Spurious Perfect Correlation
Run the script and note the correlation value. Then examine how metric_a and
metric_b are constructed. Should they really be perfectly correlated?
import polars as pl
data = pl.DataFrame({
"base": [1.0, 2.0, 3.0, 4.0, 5.0, 6.0, 7.0, 8.0],
})
data = data.with_columns(
(pl.col("base") * 2.5).alias("metric_a"),
(pl.col("base") * 2.5 + 10.0).alias("metric_b"),
)
corr = data.select(pl.corr("metric_a", "metric_b")).item()
print(f"Correlation: {corr}")
Show explanation
The bug is that both columns were derived from the same source column in the same pipeline step (a copy rather than an independent transformation), so the correlation is exactly 1.0 for columns that should not be perfectly correlated. Teaches how to audit column provenance in a pipeline and use scatter plots to sanity-check correlation claims.
Memory from Chunk Accumulation
Run the script on a large file and watch how memory usage changes as the script runs. Does memory stay roughly constant, or does it grow?
import polars as pl
CHUNK_SIZE = 2 # rows per chunk
chunks = []
for chunk in pl.read_csv_batched("chunkaccum.csv", batch_size=CHUNK_SIZE):
chunks.append(chunk)
result = pl.concat(chunks)
print(result["value"].sum())
id,value
1,10
2,20
3,30
4,40
5,50
Show explanation
The bug is accumulating all chunks in memory before concatenating rather than
processing each chunk and writing results incrementally, so the pipeline runs out of
memory on large files. Teaches streaming versus batch processing patterns and how to
use Polars' scan_csv with lazy evaluation to avoid loading the full file.
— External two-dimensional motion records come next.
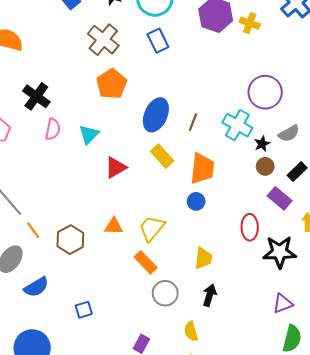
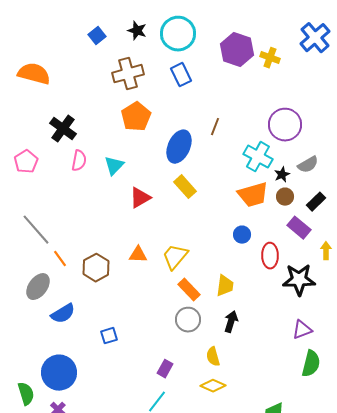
brown cross: (103, 40) -> (128, 74), turned 36
brown line: (193, 122) -> (215, 127), moved
orange trapezoid: (202, 168) -> (253, 195), moved, turned 68
blue circle: (196, 201) -> (242, 235), moved
orange rectangle: (146, 262) -> (189, 290), moved

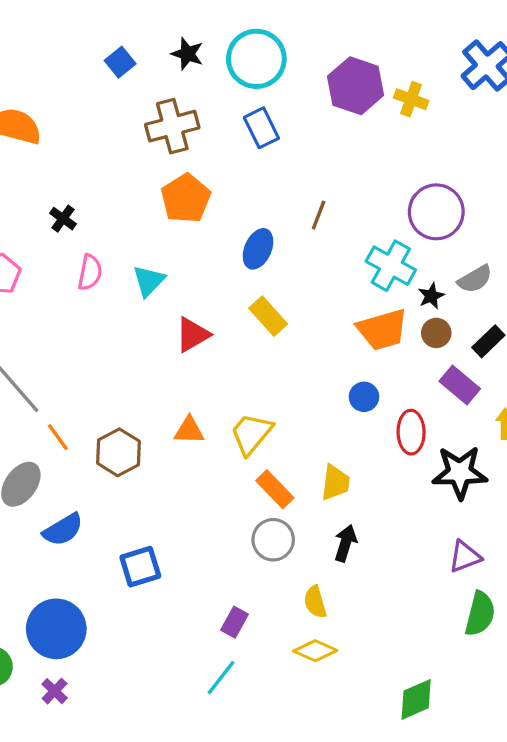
black cross: (63, 129) -> (63, 219), size x0.6
blue ellipse: (179, 147) -> (258, 249), size x0.7
blue square: (109, 336) -> (140, 567), size x1.4

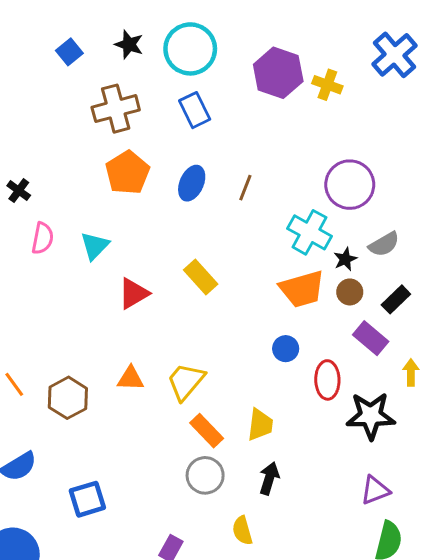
blue ellipse: (258, 249) -> (192, 183), moved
Float Year in Faceted Chart
Open the saved chart in a browser. How many facet panels does it show? Inspect the
type of the year column in the DataFrame.
import altair as alt
import polars as pl
data = pl.DataFrame({
"region": ["North", "South", "East", "North", "South", "East"],
"year": [2022.0, 2022.0, 2022.0, 2023.0, 2023.0, 2023.0],
"sales": [100, 150, 120, 130, 160, 140],
}).to_pandas()
chart = alt.Chart(data).mark_bar().encode(
x=alt.X("region:N"),
y=alt.Y("sales:Q"),
).facet(
facet="year:N",
columns=2,
)
chart.save("floatyear.html")
Show explanation
The bug is that the year column contains floats (e.g., 2021.0) because Polars
inferred it as Float64. Altair's facet treats each unique float as a separate
nominal value but the layout collapses to one panel due to the unexpected type.
Teaches how to cast integer-like columns to pl.Int32 before charting and how to
verify facet behavior with a small sample.
Out-of-Order Notebook Cells
Run this script from top to bottom. Does it raise an error? Which line causes the error?
import polars as pl
raw = pl.read_csv("filterboundary.csv")
summary = clean.group_by("product").agg(pl.col("value").mean()) # noqa: F821
clean = raw.filter(pl.col("value") > 40)
print(summary)
Show explanation
The bug is that the notebook had cells executed out of order, leaving a modified DataFrame in memory that masked an error in the cleaning step. The script produces correct results when run step by step in a notebook but wrong results when run as a script. Teaches why notebooks must be tested by restarting the kernel and running all cells in order, and how to structure pipelines so each step depends only on its explicit inputs.